Eppure, come ben detto da Serena Bortone su Rai Uno, quella di Chiara altro non è che "banalità del bene", parafrasando un libro di Edoardo De Aglio. Essere dotata di mediocrità nella comunicazione (e magari non nell'intelletto) è infatti - anche questo - ciò che viene richiesto ad una influencer. Che, anche nel più benintenzionato del "purché se ne parli", fa comunque arrivare un sacrosanto messaggio di autodeterminazione a qualsiasi fascia di pubblico, anche quello che ha meno tempo da spendere nella auto riflessione. E qui il pensiero va ad Umberto Eco (il Dio delle citazioni mi perdoni) e alla sua storica fenomenologia del successo di Mike Bongiorno, che lo scrittore descrisse come "un uomo che, nella sua infinita “medietà”, mette a proprio agio quello che è lo spettatore medio". Ebbene, Chiara è altrettanto media: la moneta con cui compra la nostra attenzione è proprio l'immedesimazione, il sogno che ci vende nel prometterci che possiamo diventare come lei. La conclusione è: senza mediocrità nella comunicazione, senza immedesimazione, la comunicazione fallirebbe. 
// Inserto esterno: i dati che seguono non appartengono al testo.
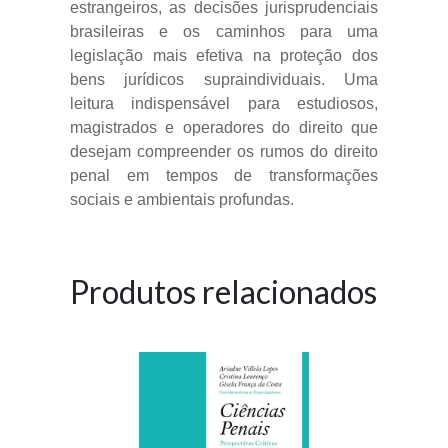
estrangeiros, as decisões jurisprudenciais
brasileiras e os caminhos para uma
legislação mais efetiva na proteção dos
bens jurídicos supraindividuais. Uma
leitura indispensável para estudiosos,
magistrados e operadores do direito que
desejam compreender os rumos do direito
penal em tempos de transformações
sociais e ambientais profundas.
Produtos relacionados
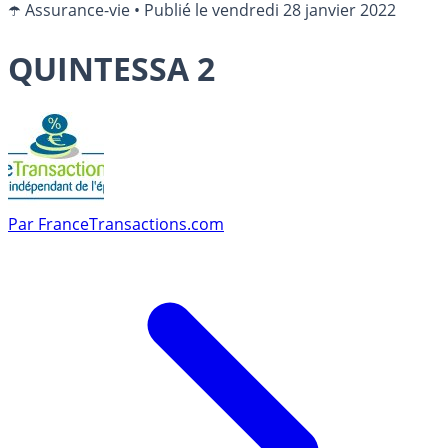
☂️ Assurance-vie
•
Publié le
vendredi 28 janvier 2022
QUINTESSA 2
Par
FranceTransactions.com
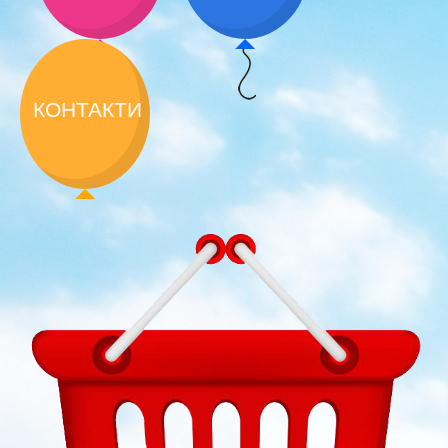
КОНТАКТИ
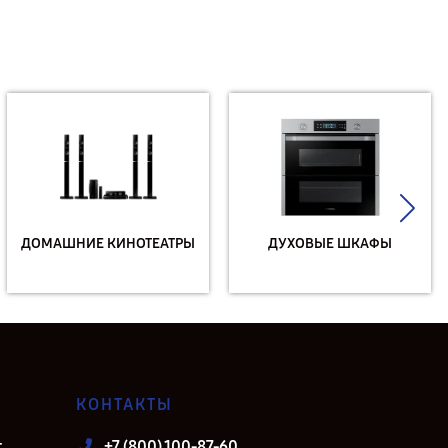
ДОМАШНИЕ КИНОТЕАТРЫ
ДУХОВЫЕ ШКАФЫ
КОНТАКТЫ
т
+7 (800) 100-87-60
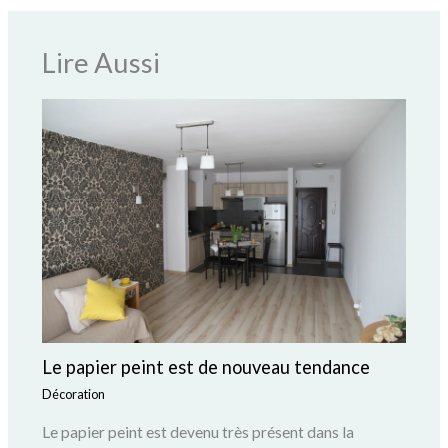
Lire Aussi
Le papier peint est de nouveau tendance
Décoration
Le papier peint est devenu très présent dans la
(Che poi - nota a margine - se proprio dobbiamo parlare di banalità, viene da chiedersi cosa c'è, nel monologo di Chiara, di più banale di quanto già non ascoltiamo ogni sabato nelle lettere dei contenitori di emotainment come C'è Posta per Te)

Chiara Ferragni non è altro che Chiara Ferragni

Ferragni, insomma, non è stata altro che Ferragni. E non potrà essere altro che Ferragni. Per grande delusione di chi cercava in giro un nuovo pensatore. E lo racconta anche l'incapacità - o la mancata volontà - di andare fuori dal suo seminato. È interessante infatti confrontare la differenza d'approccio tra ciò che è stata in conferenza stampa ieri mattina e ciò che è stata sul palco ieri sera. La differenza tra le due Chiare mi ha stupito. Da una parte una Ferragni intimorita dalla platea dei giornalisti (e confortata da un abbraccio intenso del direttore di Rai Uno Stefano Coletta); dall'altra la disinvoltura con cui si è mossa tra palco e retropalco durante la diretta, tra un "Ama" e "Fiore" come se i conduttori fossero cugini di primo grado. Un motivo, tra tanta distanza, c'è. 

Incalzata su domande che andavano fuori dalla sua comunicazione blindata e da sempre autogestita (poche le interviste rilasciate negli anni, e sempre accomodanti), è parsa nervosa: è successo ad esempio quando le hanno legittimamente domandato della vecchia misoginia di Fedez. Solo una volta arrivata sul palco, è tornata lei. È tornato il suo sorriso, il suo dizionario fatto di "super", gli stessi escamotage d'abito già visti al matrimonio (i messaggi cuciti sul vestito, ad esempio), la sua tenerezza, che in fondo male non fa, per carità. È tornata a raccontare se stessa. È tornata al selfie.